[SUPPLIED INFORMATION]:
=======
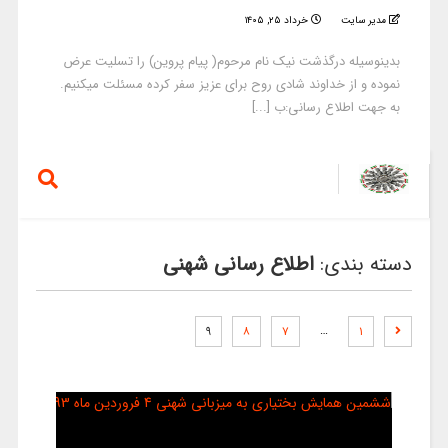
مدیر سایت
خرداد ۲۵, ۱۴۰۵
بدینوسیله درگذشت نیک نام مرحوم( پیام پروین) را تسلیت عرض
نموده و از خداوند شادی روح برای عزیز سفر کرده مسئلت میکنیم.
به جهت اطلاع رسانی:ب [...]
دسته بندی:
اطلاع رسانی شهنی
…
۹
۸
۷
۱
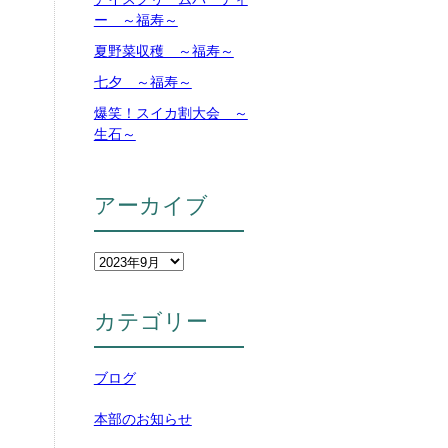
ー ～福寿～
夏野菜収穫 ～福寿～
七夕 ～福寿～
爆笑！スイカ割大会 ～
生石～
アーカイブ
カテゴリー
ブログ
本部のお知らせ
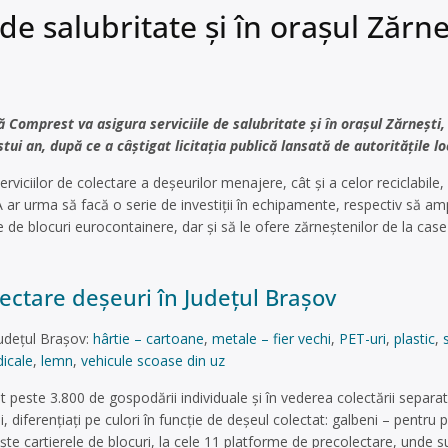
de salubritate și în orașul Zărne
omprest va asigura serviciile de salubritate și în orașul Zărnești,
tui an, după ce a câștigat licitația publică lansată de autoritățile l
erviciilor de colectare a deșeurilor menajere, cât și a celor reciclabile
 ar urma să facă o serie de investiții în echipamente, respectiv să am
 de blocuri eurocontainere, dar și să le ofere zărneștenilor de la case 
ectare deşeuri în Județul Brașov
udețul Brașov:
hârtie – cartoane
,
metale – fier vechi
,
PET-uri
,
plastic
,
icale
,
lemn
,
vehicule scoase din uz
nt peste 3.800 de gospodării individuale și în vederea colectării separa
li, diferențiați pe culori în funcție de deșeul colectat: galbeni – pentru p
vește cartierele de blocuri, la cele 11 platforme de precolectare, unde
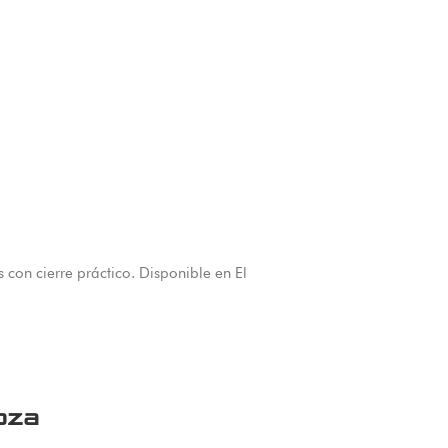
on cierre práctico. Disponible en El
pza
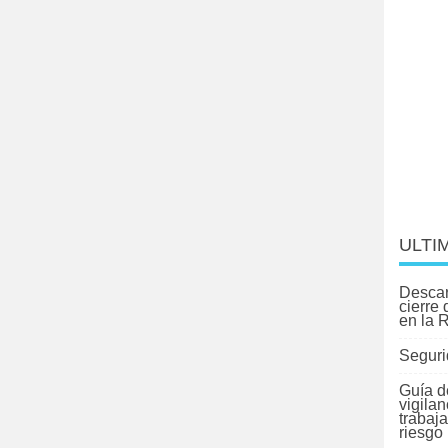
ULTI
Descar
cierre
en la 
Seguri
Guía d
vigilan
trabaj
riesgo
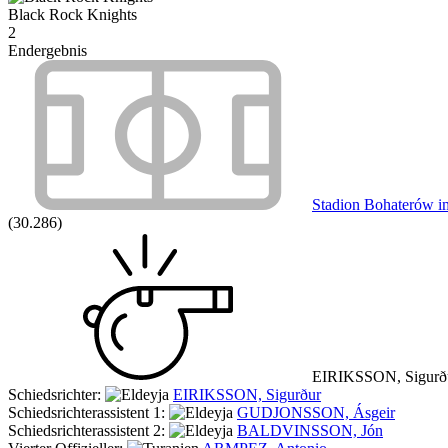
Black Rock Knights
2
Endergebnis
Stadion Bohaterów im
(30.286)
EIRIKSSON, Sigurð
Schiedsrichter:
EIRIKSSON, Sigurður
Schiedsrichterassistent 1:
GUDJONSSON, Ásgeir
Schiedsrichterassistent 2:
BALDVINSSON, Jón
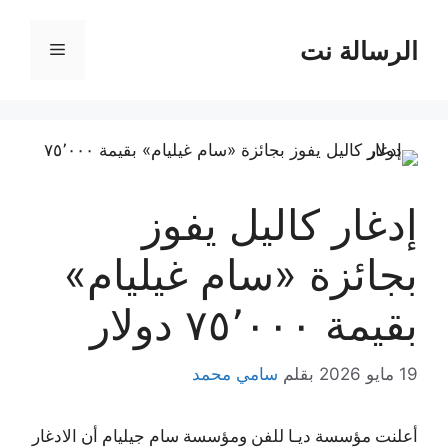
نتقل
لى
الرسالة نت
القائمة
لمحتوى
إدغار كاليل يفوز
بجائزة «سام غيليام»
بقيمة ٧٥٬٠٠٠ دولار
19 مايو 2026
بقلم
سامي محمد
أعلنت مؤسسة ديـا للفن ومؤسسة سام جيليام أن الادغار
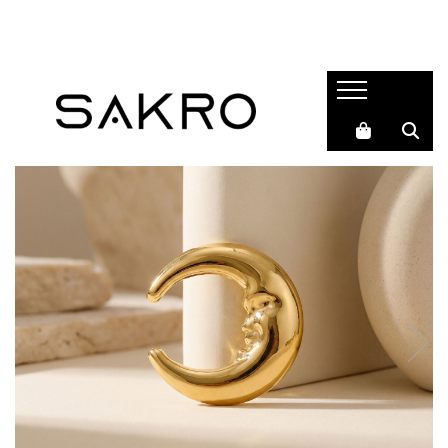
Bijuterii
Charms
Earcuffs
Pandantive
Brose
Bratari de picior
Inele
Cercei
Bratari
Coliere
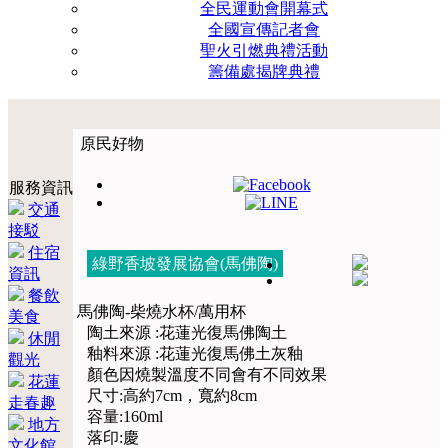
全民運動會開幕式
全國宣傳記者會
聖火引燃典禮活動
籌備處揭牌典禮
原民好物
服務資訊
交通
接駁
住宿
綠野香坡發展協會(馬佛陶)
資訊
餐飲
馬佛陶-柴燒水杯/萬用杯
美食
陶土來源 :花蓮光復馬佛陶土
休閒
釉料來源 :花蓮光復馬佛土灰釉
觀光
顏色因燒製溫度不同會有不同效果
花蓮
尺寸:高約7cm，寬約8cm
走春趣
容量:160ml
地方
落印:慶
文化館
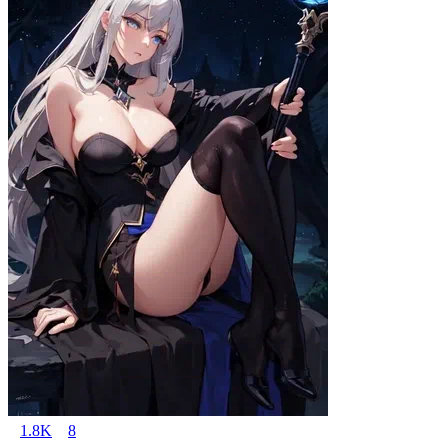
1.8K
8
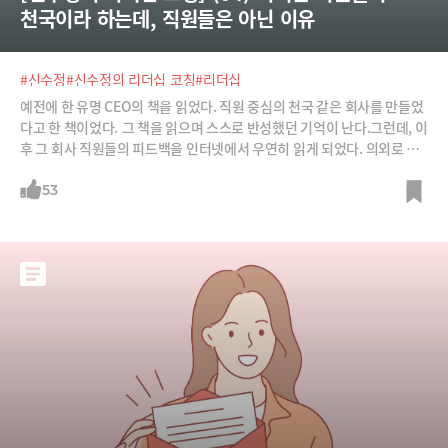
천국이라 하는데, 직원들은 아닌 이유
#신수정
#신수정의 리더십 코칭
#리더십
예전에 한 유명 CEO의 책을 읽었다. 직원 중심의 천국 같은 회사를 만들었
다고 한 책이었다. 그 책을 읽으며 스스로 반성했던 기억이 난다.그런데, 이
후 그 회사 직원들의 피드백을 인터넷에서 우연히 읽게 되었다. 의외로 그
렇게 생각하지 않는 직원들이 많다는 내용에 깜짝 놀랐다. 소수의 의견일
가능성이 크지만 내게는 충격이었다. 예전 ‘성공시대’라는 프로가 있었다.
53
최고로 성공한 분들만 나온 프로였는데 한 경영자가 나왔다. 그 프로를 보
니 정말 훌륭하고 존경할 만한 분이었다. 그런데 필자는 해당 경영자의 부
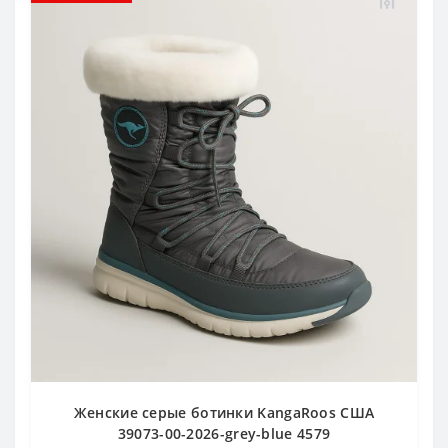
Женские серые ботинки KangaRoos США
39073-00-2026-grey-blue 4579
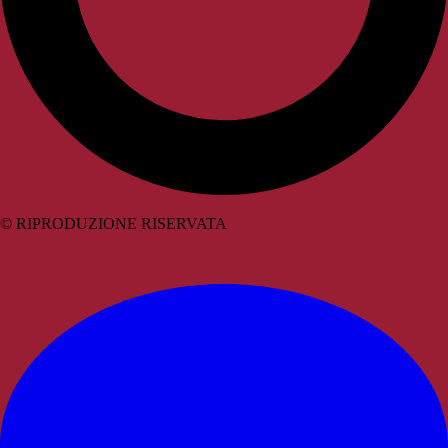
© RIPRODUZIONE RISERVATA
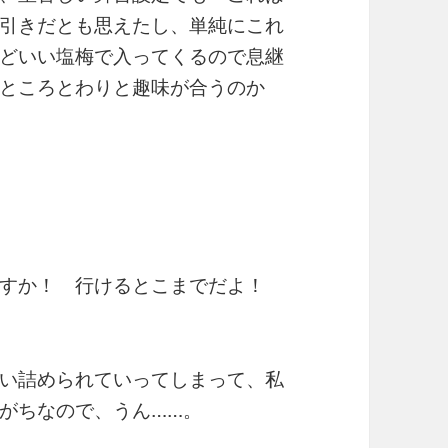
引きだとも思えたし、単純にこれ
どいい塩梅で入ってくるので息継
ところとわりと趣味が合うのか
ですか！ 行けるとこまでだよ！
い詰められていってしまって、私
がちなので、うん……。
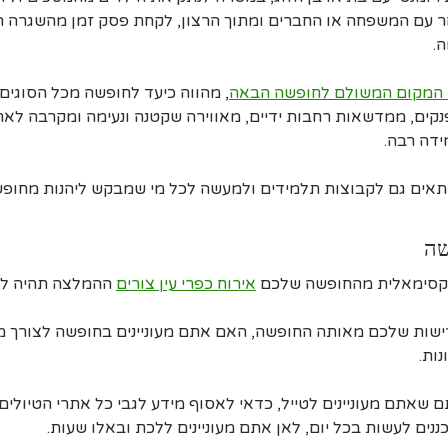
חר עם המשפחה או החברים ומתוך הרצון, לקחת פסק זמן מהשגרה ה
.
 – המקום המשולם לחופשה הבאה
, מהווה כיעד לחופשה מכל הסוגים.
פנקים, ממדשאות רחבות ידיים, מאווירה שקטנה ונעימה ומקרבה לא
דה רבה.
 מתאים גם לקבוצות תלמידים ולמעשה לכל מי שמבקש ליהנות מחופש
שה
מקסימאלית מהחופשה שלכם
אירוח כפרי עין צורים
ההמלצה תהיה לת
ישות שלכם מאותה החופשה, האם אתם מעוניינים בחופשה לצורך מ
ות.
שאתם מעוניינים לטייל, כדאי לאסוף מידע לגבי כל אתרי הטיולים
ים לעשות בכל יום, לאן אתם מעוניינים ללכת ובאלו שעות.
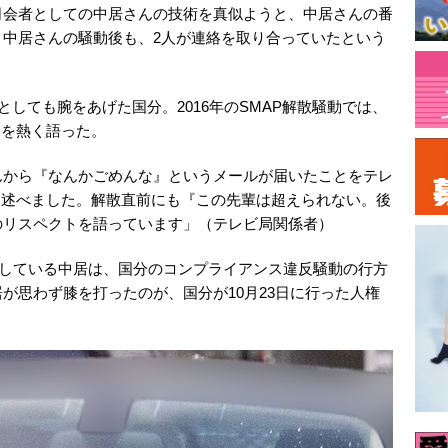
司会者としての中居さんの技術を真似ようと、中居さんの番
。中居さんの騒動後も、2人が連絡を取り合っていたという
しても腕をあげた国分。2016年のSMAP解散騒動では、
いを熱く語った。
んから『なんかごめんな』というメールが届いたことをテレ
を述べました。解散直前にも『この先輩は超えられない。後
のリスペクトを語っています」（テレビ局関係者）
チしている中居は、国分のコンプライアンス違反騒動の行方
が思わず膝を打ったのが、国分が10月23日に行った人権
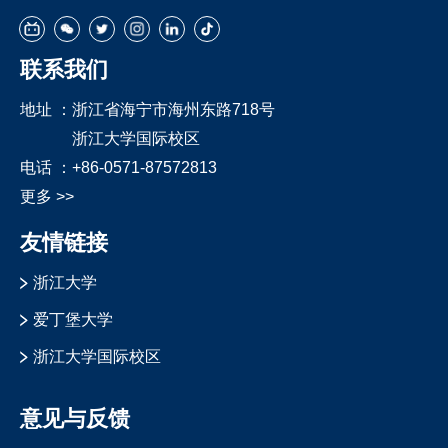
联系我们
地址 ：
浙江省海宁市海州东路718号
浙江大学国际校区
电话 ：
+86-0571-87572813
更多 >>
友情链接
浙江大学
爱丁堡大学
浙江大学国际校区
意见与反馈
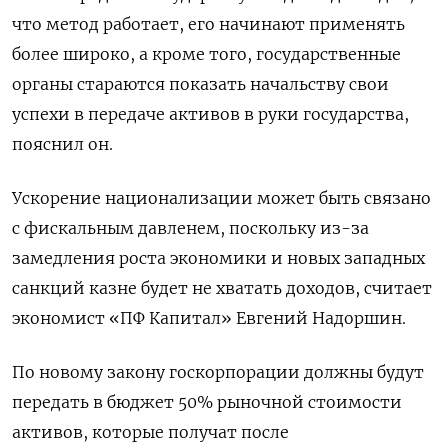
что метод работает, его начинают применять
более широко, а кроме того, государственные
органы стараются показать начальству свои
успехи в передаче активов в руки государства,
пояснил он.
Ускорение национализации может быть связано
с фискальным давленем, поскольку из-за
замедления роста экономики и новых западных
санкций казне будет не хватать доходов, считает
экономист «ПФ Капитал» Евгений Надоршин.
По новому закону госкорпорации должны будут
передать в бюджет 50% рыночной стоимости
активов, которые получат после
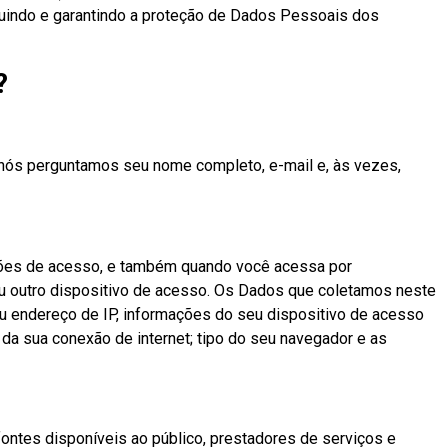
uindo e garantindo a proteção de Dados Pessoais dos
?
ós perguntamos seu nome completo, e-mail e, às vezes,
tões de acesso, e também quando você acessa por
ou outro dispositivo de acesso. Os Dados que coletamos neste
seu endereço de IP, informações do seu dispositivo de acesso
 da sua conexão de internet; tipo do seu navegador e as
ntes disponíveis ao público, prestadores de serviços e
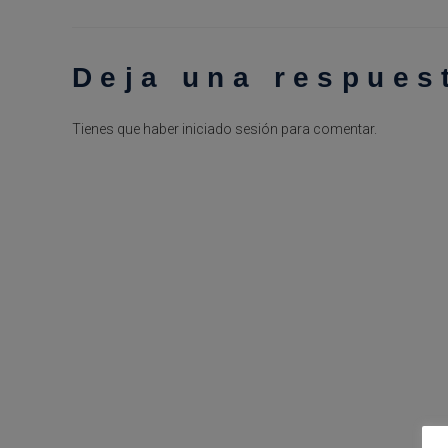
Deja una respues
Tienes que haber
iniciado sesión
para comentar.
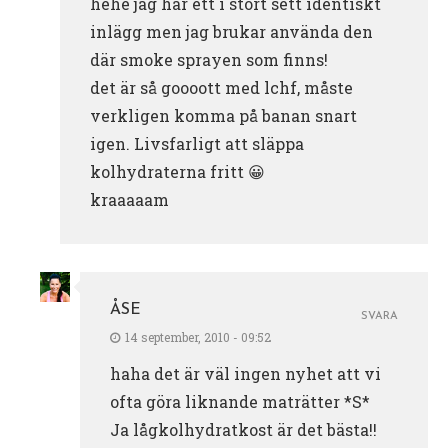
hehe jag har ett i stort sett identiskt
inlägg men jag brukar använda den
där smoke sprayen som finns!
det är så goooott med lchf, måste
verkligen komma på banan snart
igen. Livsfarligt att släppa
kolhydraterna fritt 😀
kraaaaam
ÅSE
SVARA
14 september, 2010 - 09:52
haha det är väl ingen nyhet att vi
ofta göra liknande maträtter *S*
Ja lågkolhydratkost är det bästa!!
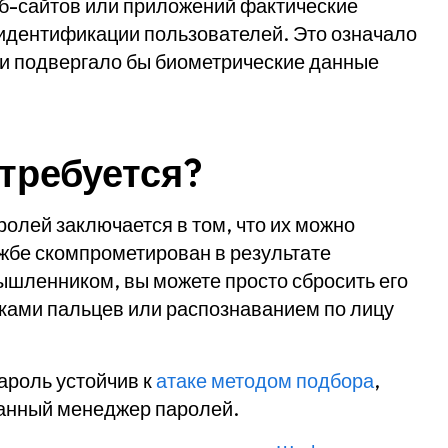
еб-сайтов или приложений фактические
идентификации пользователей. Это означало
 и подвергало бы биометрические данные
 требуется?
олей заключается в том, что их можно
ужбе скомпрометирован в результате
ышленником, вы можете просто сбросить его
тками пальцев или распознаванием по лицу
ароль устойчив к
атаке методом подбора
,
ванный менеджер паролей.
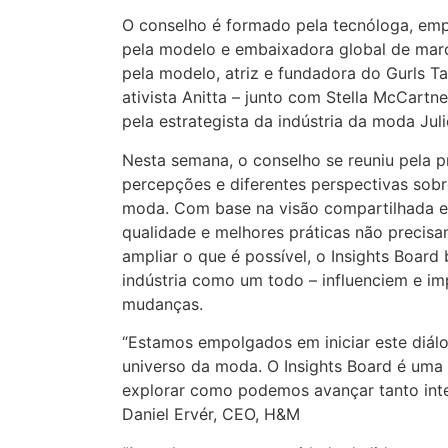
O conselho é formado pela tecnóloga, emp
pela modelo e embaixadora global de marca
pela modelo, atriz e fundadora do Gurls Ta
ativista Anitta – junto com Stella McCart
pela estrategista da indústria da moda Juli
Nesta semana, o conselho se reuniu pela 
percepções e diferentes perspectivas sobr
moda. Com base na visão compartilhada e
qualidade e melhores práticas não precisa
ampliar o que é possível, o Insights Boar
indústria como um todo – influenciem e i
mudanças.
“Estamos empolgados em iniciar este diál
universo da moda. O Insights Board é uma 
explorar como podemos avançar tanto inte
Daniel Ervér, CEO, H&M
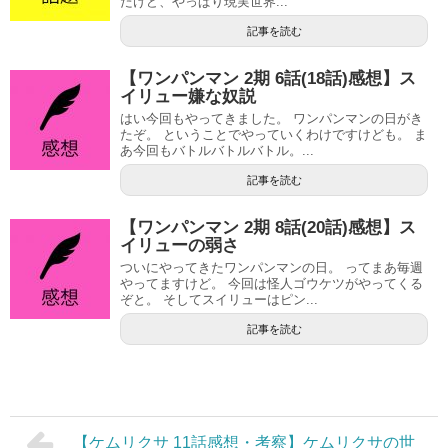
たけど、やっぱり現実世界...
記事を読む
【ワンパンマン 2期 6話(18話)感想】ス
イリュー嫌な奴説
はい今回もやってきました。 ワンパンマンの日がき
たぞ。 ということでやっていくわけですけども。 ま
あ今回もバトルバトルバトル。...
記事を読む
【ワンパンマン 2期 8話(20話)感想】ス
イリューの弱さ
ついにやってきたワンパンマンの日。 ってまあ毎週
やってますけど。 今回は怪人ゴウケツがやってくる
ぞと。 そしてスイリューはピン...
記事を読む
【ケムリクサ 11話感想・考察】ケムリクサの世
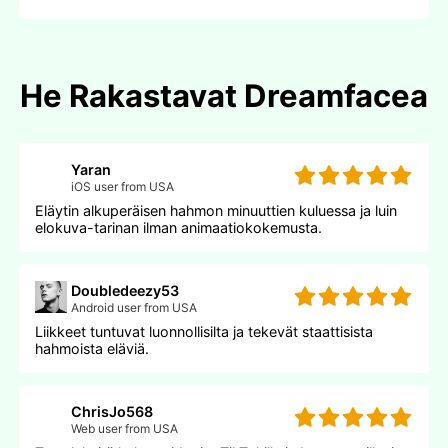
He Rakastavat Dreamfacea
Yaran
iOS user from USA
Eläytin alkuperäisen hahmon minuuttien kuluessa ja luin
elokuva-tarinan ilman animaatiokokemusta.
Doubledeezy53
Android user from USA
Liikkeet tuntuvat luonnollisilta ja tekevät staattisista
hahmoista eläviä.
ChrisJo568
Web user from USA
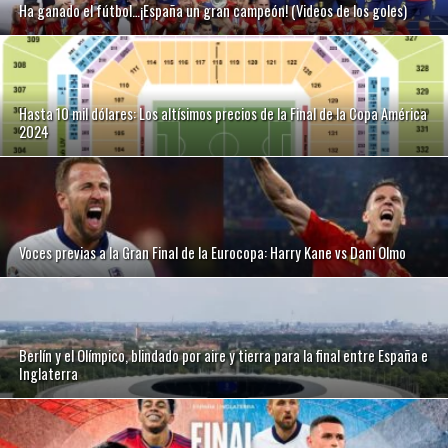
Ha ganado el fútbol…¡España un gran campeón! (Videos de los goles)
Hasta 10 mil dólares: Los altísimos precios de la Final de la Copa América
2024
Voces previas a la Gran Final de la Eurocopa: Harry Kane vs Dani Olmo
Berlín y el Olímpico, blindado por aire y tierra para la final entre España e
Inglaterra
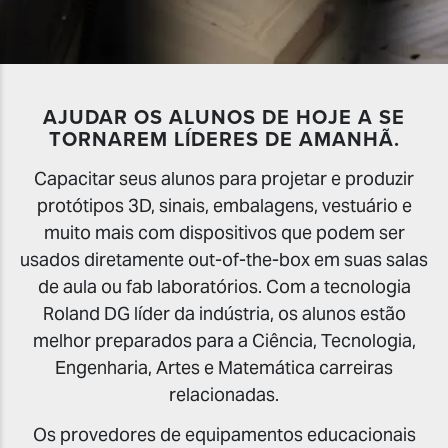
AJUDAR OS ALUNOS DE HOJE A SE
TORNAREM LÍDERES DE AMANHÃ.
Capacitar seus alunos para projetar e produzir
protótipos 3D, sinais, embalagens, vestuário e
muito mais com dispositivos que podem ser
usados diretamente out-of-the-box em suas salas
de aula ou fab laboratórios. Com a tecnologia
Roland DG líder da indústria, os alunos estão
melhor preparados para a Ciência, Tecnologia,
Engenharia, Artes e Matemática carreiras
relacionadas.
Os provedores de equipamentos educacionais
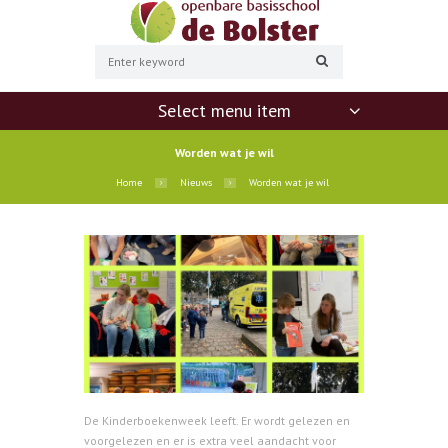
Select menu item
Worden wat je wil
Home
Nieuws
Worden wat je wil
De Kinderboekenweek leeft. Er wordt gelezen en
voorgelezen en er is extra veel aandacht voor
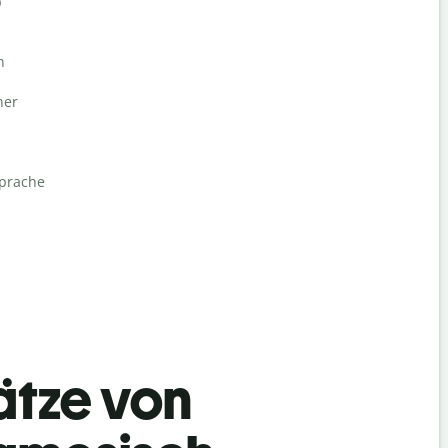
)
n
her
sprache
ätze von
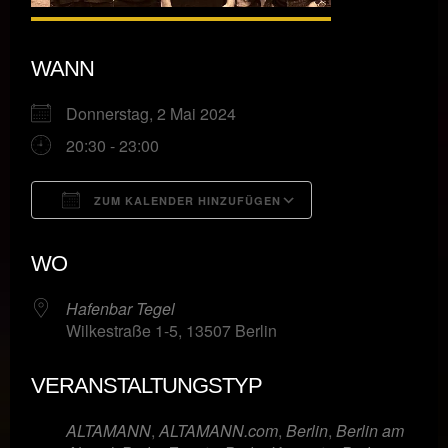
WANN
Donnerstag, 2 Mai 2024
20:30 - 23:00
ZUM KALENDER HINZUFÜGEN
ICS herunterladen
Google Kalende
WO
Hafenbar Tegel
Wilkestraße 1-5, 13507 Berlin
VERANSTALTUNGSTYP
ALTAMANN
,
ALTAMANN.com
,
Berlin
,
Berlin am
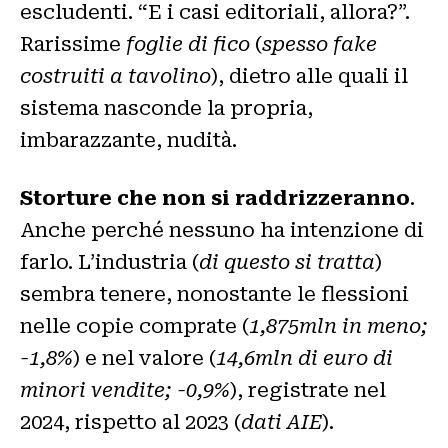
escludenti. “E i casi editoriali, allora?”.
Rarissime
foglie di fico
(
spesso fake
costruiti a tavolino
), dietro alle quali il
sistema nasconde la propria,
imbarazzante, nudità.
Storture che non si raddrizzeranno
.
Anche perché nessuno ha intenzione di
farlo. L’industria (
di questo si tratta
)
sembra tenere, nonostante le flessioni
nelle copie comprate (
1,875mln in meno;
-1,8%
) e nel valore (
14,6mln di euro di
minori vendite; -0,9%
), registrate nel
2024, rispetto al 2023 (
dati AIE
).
=======
[ACTION ITEM]: An answer is complete only when it holds every line above containing the string "conselho".

[EXERCISE SOLUTION]:
O conselho é formado pela tecnóloga, emp
Nesta semana, o conselho se reuniu pela 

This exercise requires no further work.